Logistic regression is a type of regression used when the outcome variable is binary or ordinal ("yes" or "no", "risk" or "no risk"). It is commonly used for predicting the probability of occurrence of an event, based on several predictor variables that may either be numerical (continuous or discrete) or categorical (ordinal or nominal) (adapted from R-Bloggers http://goo.gl/FZAXA).

Input

Required variables to run this test

This test requires an dataset with a vector for an outcome variable of a character type, with dichotomous characteristic, and vectors with the predictors or covariances with different types of variables.
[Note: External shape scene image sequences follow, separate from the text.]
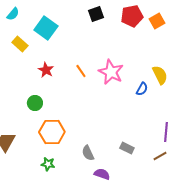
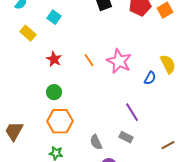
cyan square: (46, 28) -> (54, 17), size x0.6
green circle: (35, 103) -> (54, 92), moved
purple line: (166, 132) -> (132, 112), moved, turned -36
gray rectangle: (127, 148) -> (126, 137), moved

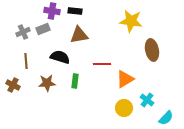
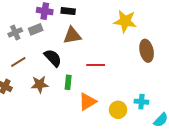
black semicircle: (60, 57) -> (53, 58), turned 30
brown line: (26, 61) -> (18, 62), turned 63
orange triangle: (125, 79) -> (87, 102), moved
cyan cross: (147, 100) -> (141, 102), turned -32

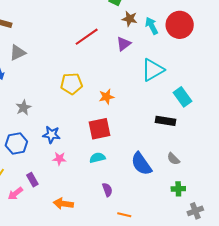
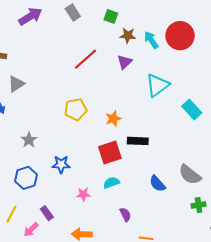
black rectangle: (165, 121) -> (138, 141), moved
pink star: (59, 159) -> (83, 194), moved
gray semicircle: (173, 159) -> (190, 175), size x1.6
blue semicircle: (141, 164) -> (157, 184), size x0.7

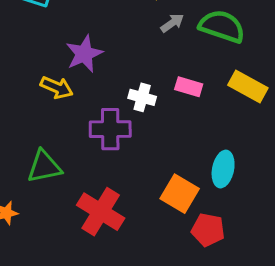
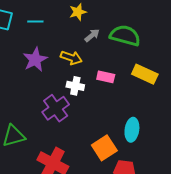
yellow arrow: (57, 87) -> (71, 58), moved
purple cross: (110, 129) -> (56, 108), turned -32
orange square: (180, 194) -> (104, 148), turned 30

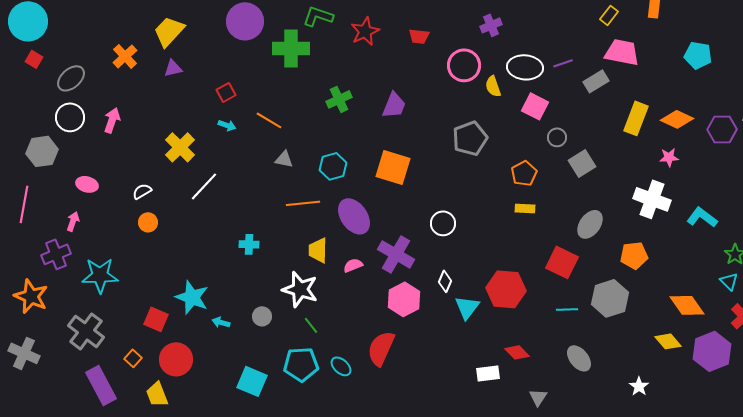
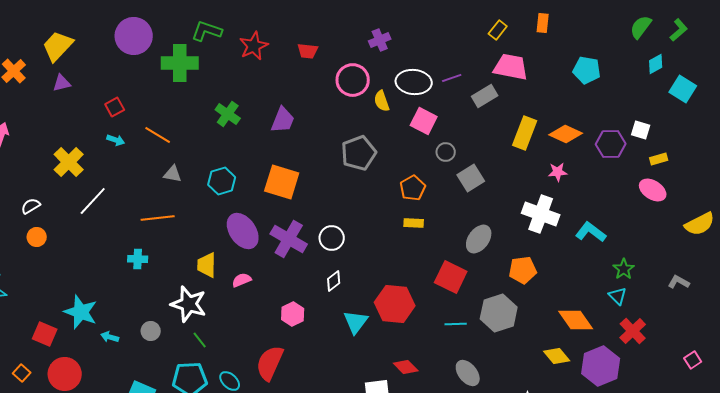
green cross: (339, 99) -> (228, 114), turned -30
orange line: (303, 203) -> (158, 218), moved
purple cross: (396, 254) -> (289, 239), moved
white diamond: (445, 281) -> (334, 281), moved, turned 30
pink hexagon: (404, 299) -> (293, 314), size x0.7

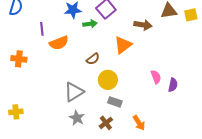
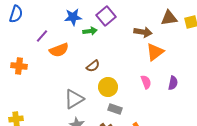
purple line: (42, 29) -> (42, 36), turned 48
orange triangle: (123, 45) -> (155, 52), moved
pink semicircle: (156, 77) -> (146, 82), moved
purple semicircle: (173, 85) -> (173, 83), moved

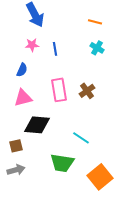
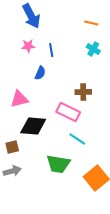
blue semicircle: (22, 70) -> (40, 73), moved
pink rectangle: (59, 90) -> (68, 112), moved, turned -55
brown cross: (87, 91) -> (83, 92), turned 35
Predictors might be numerical, categorical or discrete.

Taking the Cedegren dataset, reported by Manning (2007) available at http://goo.gl/KmJSD

install.packages("MASS",repos=("http://cran.us.r-project.org"))
install.packages("verification",repos=("http://cran.us.r-project.org"))
library(MASS)
library(verification)
attach(anorexia)
str(anorexia)
head(anorexia)
tail(anorexia)
summary(anorexia)

How to describe this test in your Methods section

"We used the Bhapkar coefficient to measure concordance between raters."

Output

Annotated output from function (example from http://goo.gl/NsR20)

#This function will create a glm object (here taken as 'anorex.1' who will carry all the statistics analysis for the logistic regression).
#Items for the functions are: outcome=Postwt; Predictors=Prewt,Treat; family=type of model (see?glm for more detais; data=dataset used for the analysis)
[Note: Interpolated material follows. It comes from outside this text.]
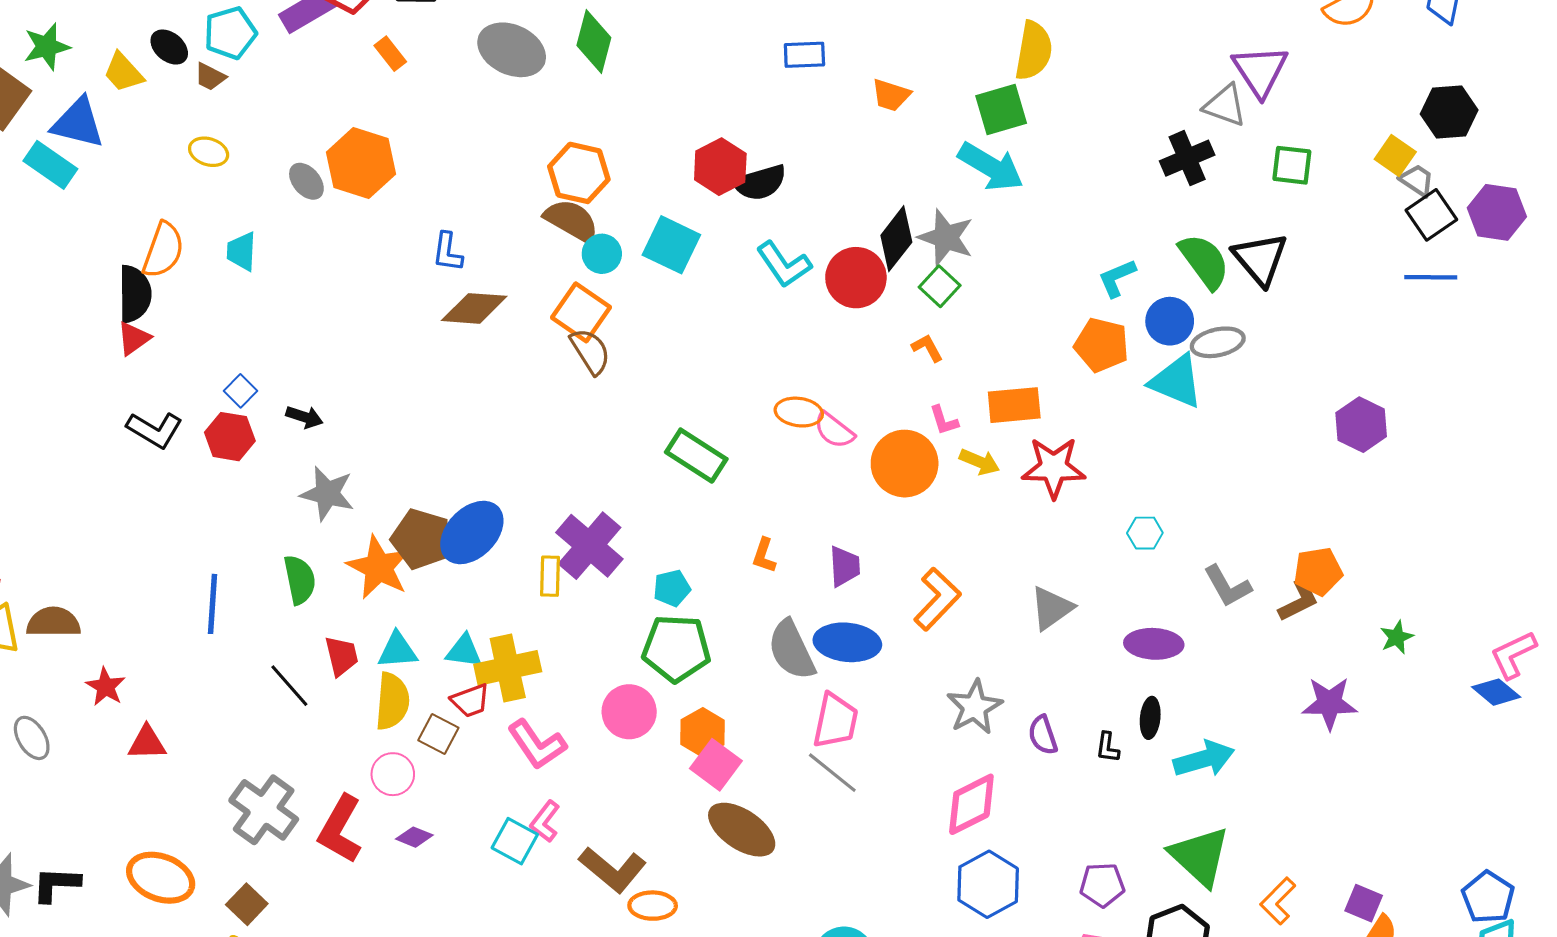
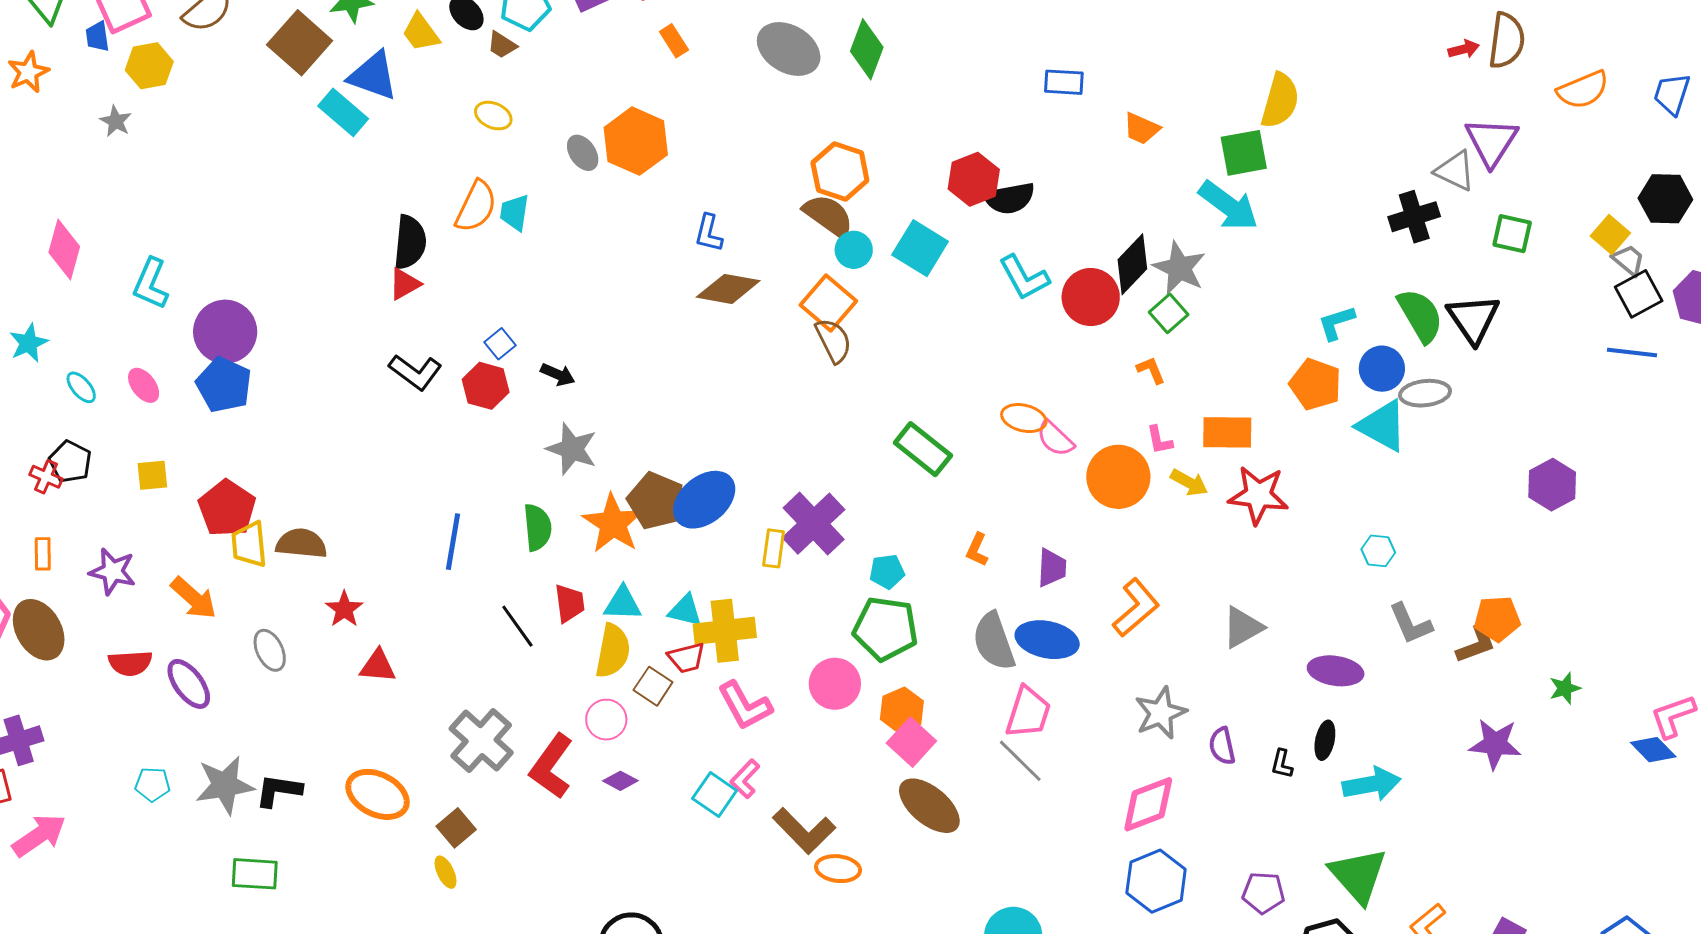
orange semicircle: (163, 250) -> (476, 206), moved
cyan hexagon: (1145, 533) -> (1378, 551), moved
anorex.1 <- glm(Postwt ~ Prewt + Treat,
                family = gaussian, data = anorexia)

#summary function will provide a summary for the logisti regression analysis containing:
#1. model formula
#2. deviance residuals
#3. Coefficients with p-values for each analysis
#4. Deviances and degrees of freedom
#5. AIC parameter
summary(anorex.1)

#anova function will calculate differences between models, or compare one model to the null model hypothesis.
anova(anorex.1,test="Chisq")
#anova(anorex.1,anorex.2,test="Chisq") --- A variation with a second glm model (anorex.2)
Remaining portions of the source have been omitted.